Гоша, тем временем, достала из ридикюля банку с загустевшим варевом. У ног её Клара разглядела ту самую потрёпанную временем сумку, которой она тряхнула перед кладбищем.

Вопросы зудили язык так, что Клара с трудом их сдерживала. Пришлось по-прежнему доверяться Гоше, которая выглядела так уверенно, будто совершенно чётко знала, что делает.

— Готово! — послышался, наконец, глухой голос слесаря из ямы.

Гоша, положив на край могилы пакет с варевом, соскользнула в яму, прихватив сумку. Клара подошла к тёмному провалу с торца и осветила яму внутри. Гроб у Кравцова был гранитным — настоящий саркофаг.

— Надо поднять крышку, — буднично и деловито сказала Гоша, будто речь шла о крышке на кастрюле с супом.
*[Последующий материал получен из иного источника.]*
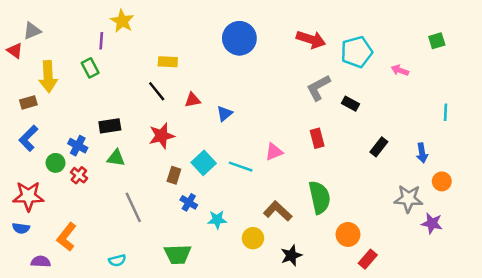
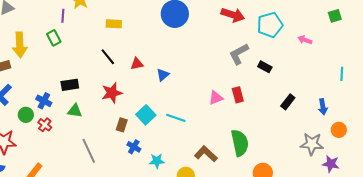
yellow rectangle: (168, 62) -> (114, 24), moved
pink triangle: (274, 152) -> (216, 98), moved

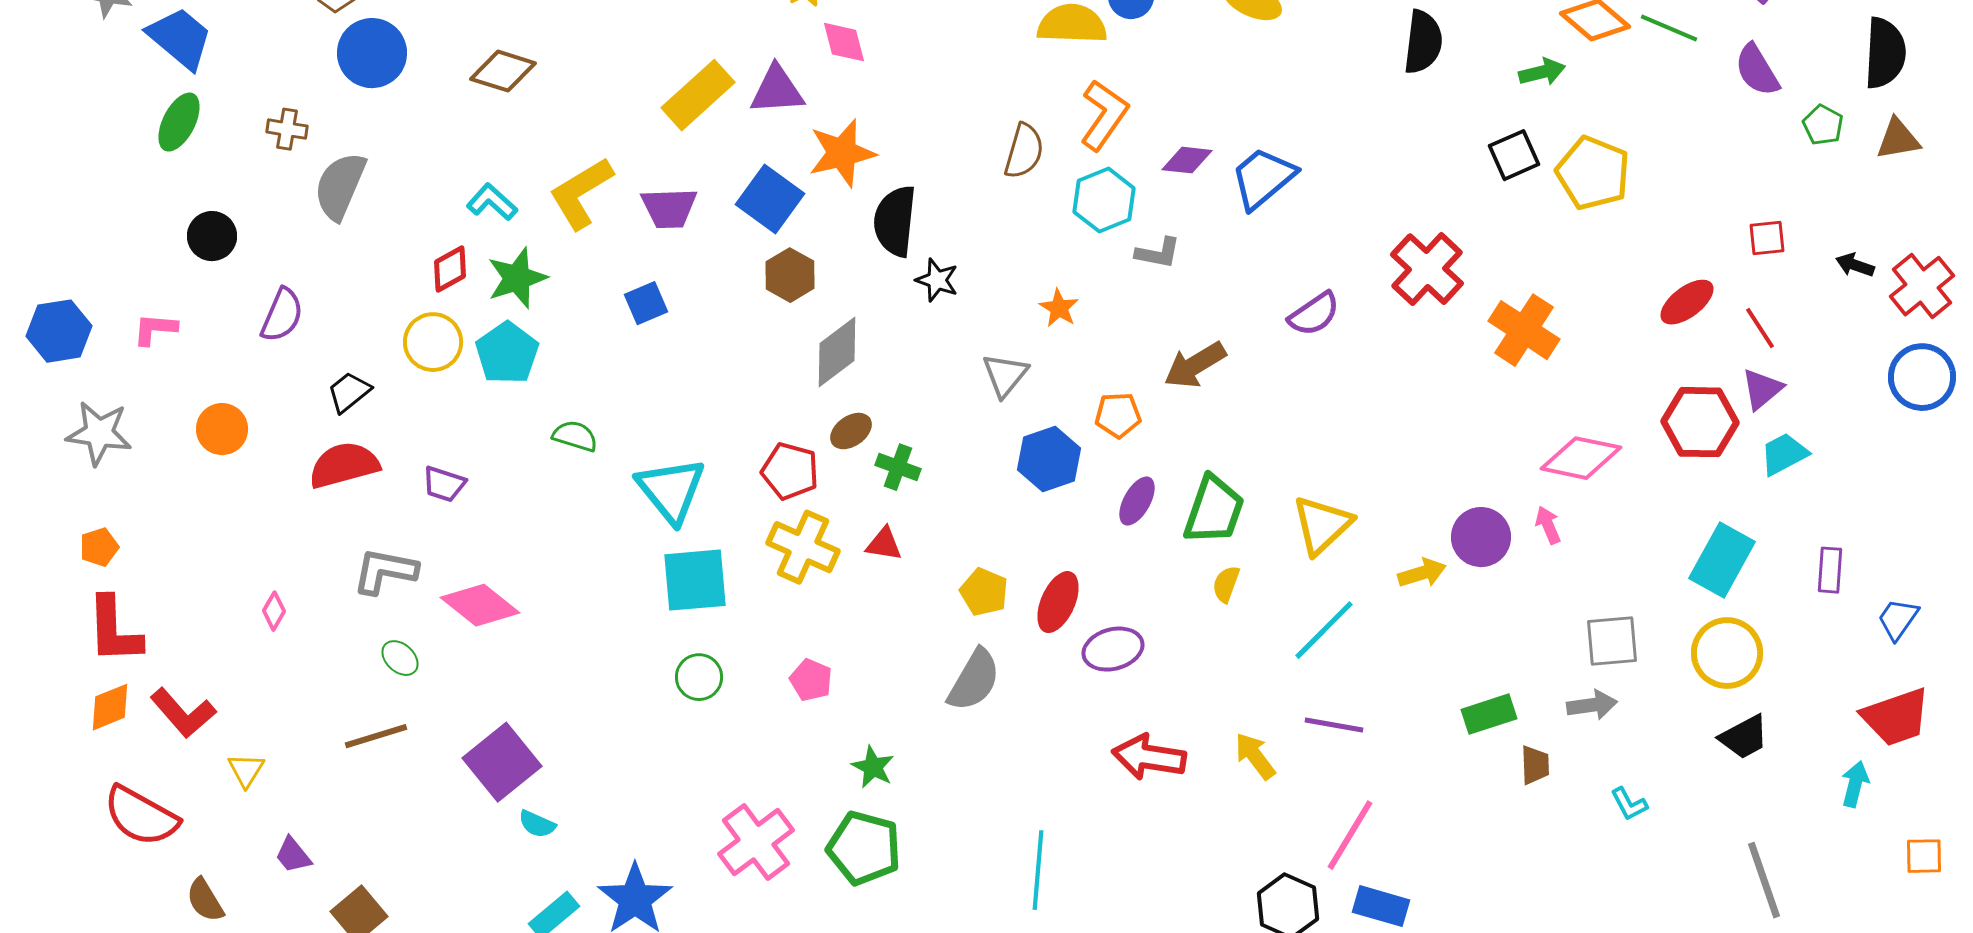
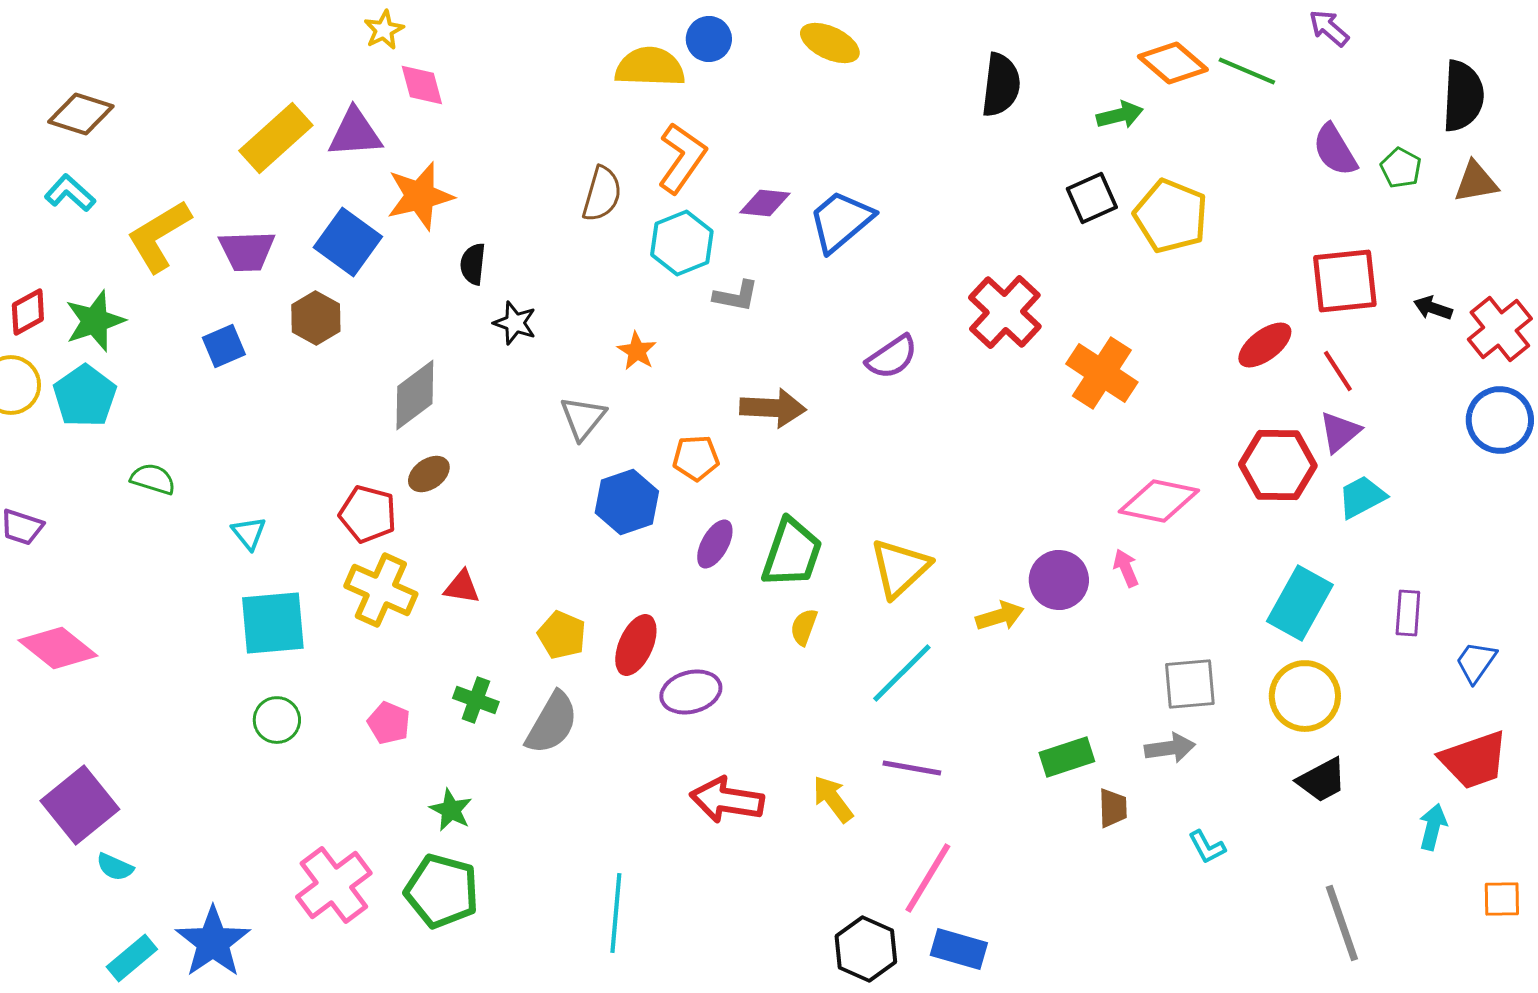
purple semicircle: (1757, 70) -> (1335, 150), moved
cyan L-shape: (492, 202) -> (70, 193), moved
black semicircle: (895, 221) -> (473, 264), size x0.6
red square: (1767, 238) -> (1345, 281), size x1.8
brown hexagon: (790, 275) -> (316, 318), moved
brown arrow: (1195, 365) -> (773, 408), turned -146
green cross: (898, 467) -> (476, 700), moved
cyan triangle: (671, 490) -> (249, 533), size x0.5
Пыхтя и ругаясь, Иннокентий приподнял крышку и сдвинул её вбок.

— Фууу! — воскликнули они в один голос, и до Клары донёсся ужасный запах.

Она отшатнулась от ямы, хватая ртом свежий воздух. Звякнул металл.

— Свет! — крикнула Гоша.

Пришлось вернуться и осветить фигуры Гоши и Иннокентия, стоящих на краю саркофага, с другого края пристроили крышку, прислонив ее к земляной стенке ямы.

— А вот и ниппеля! Забирай! — услышала она неестественно радостный возглас Гоши, и через минуту слесарь вылез из могилы, довольно сжимая в руках всё ту же старую сумку.

«Хитра!» — восхитилась Клара.

— Кларисса! — в голосе Гоши слышалось нетерпение. — Давай ко мне, сюда. Нужна твоя помощь.

Так и есть! Самые мрачные предчувствия Клары становились реальностью.

— Нет, Гоша. Это уж слишком! Хочешь возиться с трупом — делай это сама, без меня! — сорвалась она на истеричное клёканье. — Хватит с меня твоих экспериментов! Поняла?! За кого ты меня принимаешь вообще?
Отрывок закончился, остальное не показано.